Prosecutors and police in this series take a lot of time taking umbrage that their integrity is being questioned. They feel as if questioning them and their methods is some type of personal attack. Those who’ve taken to the streets to protest that black lives matter have taken much of the brunt of that umbrage.
But the point is that being questioned is what they signed up for. The presumption of innocence is not supposed to be granted to the operatives of the state. It’s supposed to be granted to its accused citizens. At some point, our justice system turned itself on its head. Police have become unassailable, unquestionable. Their word has become law and fact and proof, in and of itself.
Steven Avery may not be a black man or a brown man, but he’s discovered what it’s like to be treated exactly as if he were. At every junction, because he isn’t upper crust, because people consider him and his family to be “dirty” and “inbreeders” (as is alleged by Brandon’s initial attorney), he’s considered beneath others in the community. Guilty of whatever depravity they imagine of him until ultimately proven innocent. And even after they’re finally given that proof, some still refuse to believe anything other than what they already presumed about him and his family. People of color know that condition well.
Yet people who become fixated on Avery, or even on Brandon Dassey, are missing a vital issue as illustrated by this chart, again via the Innocence Project.
Those exonerated by DNA testing aren’t the only people who have been wrongfully convicted in recent decades. For every case that involves DNA, there are hundreds that do not.
Only a fraction of criminal cases involve biological evidence that can be subjected to DNA testing, and even when such evidence exists, it is often lost or destroyed after a conviction. Since they don’t have access to a definitive test like DNA, many wrongfully convicted people have a slim chance of ever proving their innocence.

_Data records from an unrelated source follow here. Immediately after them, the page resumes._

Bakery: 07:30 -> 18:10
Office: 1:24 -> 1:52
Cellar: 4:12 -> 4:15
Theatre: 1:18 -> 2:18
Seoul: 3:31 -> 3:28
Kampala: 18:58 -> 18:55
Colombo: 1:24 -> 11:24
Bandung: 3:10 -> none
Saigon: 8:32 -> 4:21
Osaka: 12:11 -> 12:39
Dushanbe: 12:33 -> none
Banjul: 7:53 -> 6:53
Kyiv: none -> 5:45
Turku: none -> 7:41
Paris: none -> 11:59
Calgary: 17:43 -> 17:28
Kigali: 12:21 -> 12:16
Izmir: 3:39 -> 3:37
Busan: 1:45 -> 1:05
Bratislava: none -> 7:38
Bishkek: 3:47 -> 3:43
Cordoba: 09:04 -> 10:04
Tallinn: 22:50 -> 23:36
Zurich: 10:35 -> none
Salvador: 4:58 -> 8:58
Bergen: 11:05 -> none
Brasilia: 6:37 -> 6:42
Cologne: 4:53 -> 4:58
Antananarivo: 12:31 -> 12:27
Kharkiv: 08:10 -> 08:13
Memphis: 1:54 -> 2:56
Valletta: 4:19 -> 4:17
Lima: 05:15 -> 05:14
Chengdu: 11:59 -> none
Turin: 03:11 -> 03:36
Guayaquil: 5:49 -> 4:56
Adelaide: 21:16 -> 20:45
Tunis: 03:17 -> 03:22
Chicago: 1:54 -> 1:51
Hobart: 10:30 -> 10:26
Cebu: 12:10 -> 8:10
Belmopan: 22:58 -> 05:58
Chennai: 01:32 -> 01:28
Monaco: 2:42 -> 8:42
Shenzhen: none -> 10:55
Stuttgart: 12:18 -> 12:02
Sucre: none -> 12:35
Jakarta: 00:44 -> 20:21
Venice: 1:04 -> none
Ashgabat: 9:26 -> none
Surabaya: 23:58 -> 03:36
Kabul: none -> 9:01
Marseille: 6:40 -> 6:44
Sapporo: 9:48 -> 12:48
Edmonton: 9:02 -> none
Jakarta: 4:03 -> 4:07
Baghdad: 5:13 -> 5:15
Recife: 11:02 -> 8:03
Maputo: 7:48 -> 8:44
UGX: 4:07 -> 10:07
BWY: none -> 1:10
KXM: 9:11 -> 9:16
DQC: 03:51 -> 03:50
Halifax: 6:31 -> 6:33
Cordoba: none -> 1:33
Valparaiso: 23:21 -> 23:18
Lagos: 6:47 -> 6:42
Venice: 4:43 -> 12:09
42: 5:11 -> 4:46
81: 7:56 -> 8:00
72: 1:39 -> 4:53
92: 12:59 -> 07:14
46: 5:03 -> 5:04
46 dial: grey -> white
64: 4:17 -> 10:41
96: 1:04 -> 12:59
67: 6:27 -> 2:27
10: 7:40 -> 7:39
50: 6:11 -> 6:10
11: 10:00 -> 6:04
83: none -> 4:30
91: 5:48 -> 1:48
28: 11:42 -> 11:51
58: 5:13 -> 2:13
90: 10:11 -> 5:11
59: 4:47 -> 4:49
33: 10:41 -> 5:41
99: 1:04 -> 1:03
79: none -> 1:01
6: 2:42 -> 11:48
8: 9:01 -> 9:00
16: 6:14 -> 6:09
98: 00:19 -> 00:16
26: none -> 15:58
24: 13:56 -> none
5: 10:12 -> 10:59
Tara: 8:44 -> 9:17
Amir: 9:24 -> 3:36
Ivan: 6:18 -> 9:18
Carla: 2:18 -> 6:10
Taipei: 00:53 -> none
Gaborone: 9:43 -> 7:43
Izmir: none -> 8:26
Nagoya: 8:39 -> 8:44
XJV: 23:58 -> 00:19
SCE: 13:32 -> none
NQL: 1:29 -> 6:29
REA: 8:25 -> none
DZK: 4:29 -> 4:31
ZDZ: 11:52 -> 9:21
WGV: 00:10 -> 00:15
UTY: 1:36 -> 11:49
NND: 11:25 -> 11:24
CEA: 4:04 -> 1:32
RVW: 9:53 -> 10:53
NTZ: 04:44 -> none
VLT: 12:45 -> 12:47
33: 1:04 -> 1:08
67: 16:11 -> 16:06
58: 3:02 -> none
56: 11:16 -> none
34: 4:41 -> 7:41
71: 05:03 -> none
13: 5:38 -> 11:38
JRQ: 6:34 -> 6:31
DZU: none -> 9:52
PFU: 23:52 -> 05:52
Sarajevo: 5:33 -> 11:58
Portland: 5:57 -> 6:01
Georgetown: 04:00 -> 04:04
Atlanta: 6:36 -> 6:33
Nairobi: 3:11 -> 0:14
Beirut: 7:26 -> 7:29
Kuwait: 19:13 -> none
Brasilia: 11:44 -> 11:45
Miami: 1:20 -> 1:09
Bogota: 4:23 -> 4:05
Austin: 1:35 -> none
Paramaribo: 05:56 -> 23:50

These factors are not the only causes of wrongful conviction. Each case is unique and many include a combination of the above issues. Review our case profiles to learn how the common causes of wrongful convictions have affected real cases and how these injustices could have been prevented.
Steven Avery was incredibly lucky to have been found innocent using DNA evidence after his first conviction. Many, many more certainly aren’t as fortunate.